Outubro de 2013. Estou em São Paulo, às voltas com distribuidoras acertando títulos novos e datas para a programação da sala de cinema alternativo da UEL, naquela época o Cine Com-Tour. Tudo acertado, sobra um tempo (curto) antes da volta à Londrina. Não por coincidência tinha amarrado minha viagem também a um evento que perseguia com obsessão desde Veneza, um ano antes: uma grande, detalhada exposição sobre a obra de um de meus cineastas de cabeceira – “Stanley Kubrick: The Exhibition” – em São Paulo, ocupando generoso espaço no Museu da Imagem e do Som, na Avenida Europa. Na correria da mostra veneziana, minha visita ao evento tinha se reduzido a menos de uma hora, comprimida entre intensa jornada de filmes e coletivas. Quase nada, diante da magnitude do material oferecido à perplexidade e ao encantamento proporcionados por uma exposição que, agora em São Paulo, tinha mais de 500 itens (em três andares) disponíveis à cinefilia.

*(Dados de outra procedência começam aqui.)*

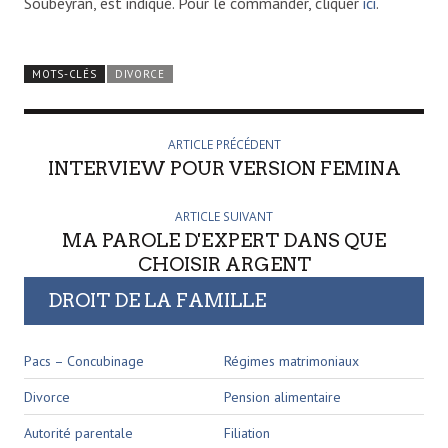
Soubeyran, est indiqué. Pour le commander, cliquer
ici
.
MOTS-CLÉS
DIVORCE
ARTICLE PRÉCÉDENT
INTERVIEW POUR VERSION FEMINA
ARTICLE SUIVANT
MA PAROLE D'EXPERT DANS QUE
CHOISIR ARGENT
DROIT DE LA FAMILLE
Pacs – Concubinage
Régimes matrimoniaux
Divorce
Pension alimentaire
Autorité parentale
Filiation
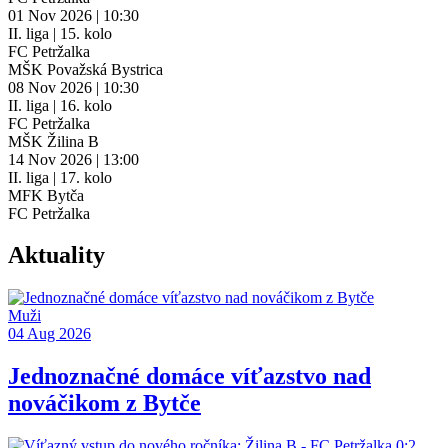
01
Nov 2026 | 10:30
II. liga | 15. kolo
FC Petržalka
MŠK Považská Bystrica
08
Nov 2026 | 10:30
II. liga | 16. kolo
FC Petržalka
MŠK Žilina B
14
Nov 2026 | 13:00
II. liga | 17. kolo
MFK Bytča
FC Petržalka
Aktuality
Muži
04 Aug 2026
Jednoznačné domáce víťazstvo nad
nováčikom z Bytče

Estava quase tudo lá: a coleção de fotos que o cineasta fez quando fotógrafo para a revista “Look”, os figurinos do homem pré-histórico e do astronauta de “2001”, assim como a maquete original da nave; a máquina de escrever, o machado e os vestidos das gêmeas de “O Iluminado”; a clássica roupa de Malcolm McDowell e as estátuas das mulheres nuas da leiteria Korova de “Laranja Mecânica” e vasta coleção de objetos (roteiros, cenários) que fizeram parte de sua reduzida (treze longas , dois curtas) mas fundamental filmografia. Claro, meu encanto ao ver a gênese e os detalhes do universo de maravilhas kubrickianas estava satisfeito. Ou quase. No último andar do prédio do MIS, com frequência discreta, os tesouros do último sonho não concretizado. E onde, sem ver passar, passei a maior parte do tempo da visita. “Napoleão”, que está cidade na versão desajeitada de Ridley Scott, foi um projeto ambicioso e inacabado de Kubrick. No final dos anos 1960, logo após “2001”, ele trabalhou exaustivamente na pesquisa e desenvolvimento de um épico sobre a vida de Napoleão Bonaparte, algo que estava destinado a ser uma produção colossal. Nem seria para menos: estamos falando do criador de “2001: Uma Odisséia no Espaço”, “Laranja Mecânica” e “O Iluminado”.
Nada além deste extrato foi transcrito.